Power outage: it's party time for waste collectors
The power outages that have occurred will have made a few people happy: the “waste-takers”, those people who recover food in the bins of supermarkets and restaurants.
“On this evening of power outage, search the dumpsters! It’s Christmas for us! can we read in a comment left on April 6 on the Facebook page “Dumpster Diving Montreal”. As proof, several images have been shared showing waste containers filled with food, mainly frozen products.
Food gleaners are delighted to have stocked up on food from the dumpsters of Métro and IGA grocers in the borough of Hochelaga-Maisonneuve and those of an Intermarché located in Plateau-Mont-Royal.
Food in a waste container of a grocery store in Hochelaga. Photo: Dumpster Diving Montreal, Facebook.
This is particularly the case for Carl, who has been practicing dechetarism occasionally for about five years. Yesterday, he went with a group of friends to a grocery store in the Sud-Ouest borough. In a waste container, they found “a lot more products than usual”, including packaged salads, a “huge” amount of spinach, a variety of cheeses, meat and frozen products. Enough to completely fill the community fridge in Building 7 in Pointe-Saint-Charles.
“It’s ridiculous the extent of food waste. There are people who cannot eat and there is so much still good food that ends up in the trash instead of donating it to organizations,” he laments.
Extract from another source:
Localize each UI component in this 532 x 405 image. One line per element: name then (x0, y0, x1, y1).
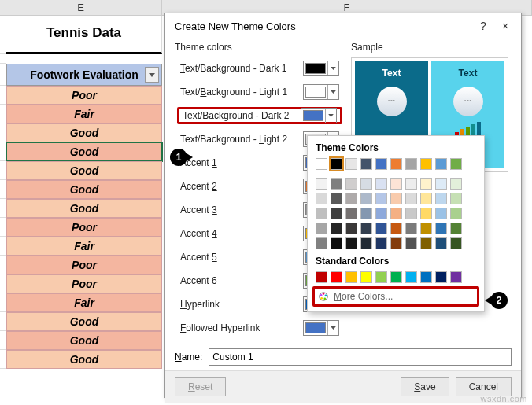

Carl also adds that it’s not uncommon to see some grocery stores destroying edible food by putting it in compactors.
Lost food and money
A story that surprises the president of the Retail Council of Canada (RCCC), Michel Rochette, given the range of mechanisms in place to prevent edibles from getting lost. end up in the trash.
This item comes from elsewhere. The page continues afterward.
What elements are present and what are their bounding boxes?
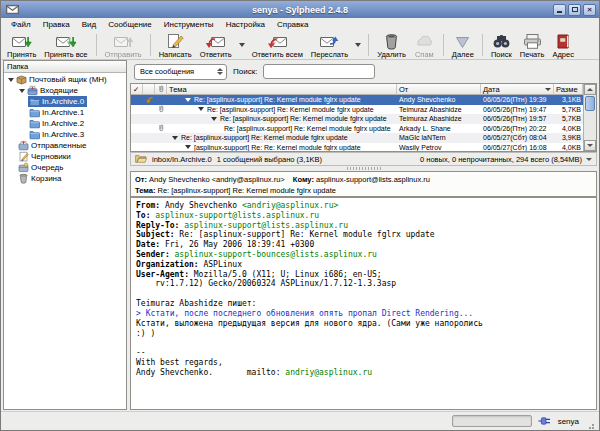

During a telephone interview, Michel Rochette reiterated on several occasions that the major food banners in the province have subscribed to the economic, health and environmental obligations provided for in the Supermarket Recovery Program to limit food waste as much as possible. Thanks to this initiative, their unsold food is distributed to Food Banks of Quebec (BAQ).
Additionally, when there is a power outage and refrigerators or freezers fail, food retailers normally pull out the “heavy artillery”.
“Food is transferred to refrigerated trailers or trucks or food is kept at the right temperature using generators,” said the president of the CCCD.
In the absence of having been able to preserve the food in an adequate manner, other programs established internally by the supermarkets provide that it must be composted, added Michel Rochette. If edible products ended up in the trash, “it's because the compost bin was already full,” he surmised. I see no other possibility. No business benefits from losing food, because it also loses money.”
In terms of food waste, Québec Solidaire has just tabled a bill aimed at requiring large retailers to donate their unsold food to community organizations. This initiative comes some time after the daily Le Soleil revealed that the convenience store chain Couche-Tard regularly sends thousands of filled and recyclable containers to landfills.